I am writing a unmanaged plugin and I am trying to return a custom class from c++ to C#, I don’t think it’s possible but I am trying to check:
//Character.h
TESTFUNCDLL_API Character MakeCharacter();
class Character
{
int health;
int magic;
public:
ReturnCharacterClass()
{
return *this;
}
}
//Character.cpp
Character MakeCharacter()
{
Character cCharacter;
return cCharacter.ReturnCharacterClass();
}
//UseDll.cs
[DllImport("Character", EntryPoint = "Character")]
//How do I refrence character?! -public static extern int character();
First of all C# / .NET classes are located in managed heap memory.
C# / .NET classes have a different memory layout and class / type system.
C++ uses namemangeling for all exported symbols. Every C++ compiler uses it’s own mangeling rules.
What you usually can do is:
passing native object references to C# and interpret them as IntPtr. You can’t do anything on the C# side with it beside passing it back to a native code method where the C++ code can use the class pointer. Keep in mind that allocated memory on the native side has to be managed by yourself.
Native plugins can use extern "C" to export static methods without name mangeling which can be used by managed code.
C# code can allocate and “pin” managed memory and pass a reference to an exported C method and fill that memory with data. Scope and extent of that memory has to be taken care of.

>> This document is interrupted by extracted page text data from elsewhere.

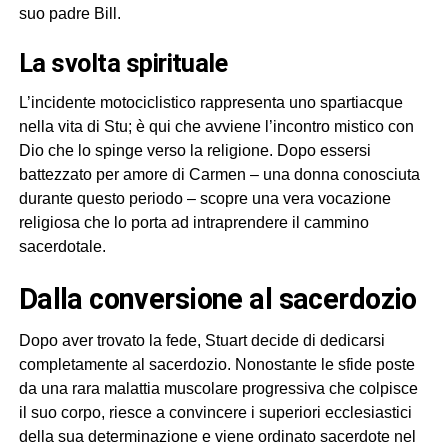
suo padre Bill.
la svolta spirituale
L’incidente motociclistico rappresenta uno spartiacque
nella vita di Stu; è qui che avviene l’incontro mistico con
Dio che lo spinge verso la religione. Dopo essersi
battezzato per amore di Carmen – una donna conosciuta
durante questo periodo – scopre una vera vocazione
religiosa che lo porta ad intraprendere il cammino
sacerdotale.
dalla conversione al sacerdozio
Dopo aver trovato la fede, Stuart decide di dedicarsi
completamente al sacerdozio. Nonostante le sfide poste
da una rara malattia muscolare progressiva che colpisce
il suo corpo, riesce a convincere i superiori ecclesiastici
della sua determinazione e viene ordinato sacerdote nel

You are going to want to exchange the data as though you are writing a server/client. I don’t know if C# can interpret binary data, but I would definitely give it a shot. You could have a struct with your native types, return that, and cast it back into a similar struct in C#. You may get mismatches for size of things though.
A safer route is to exchange using json or bson. Just return a json representation as a string and parse that in Unity.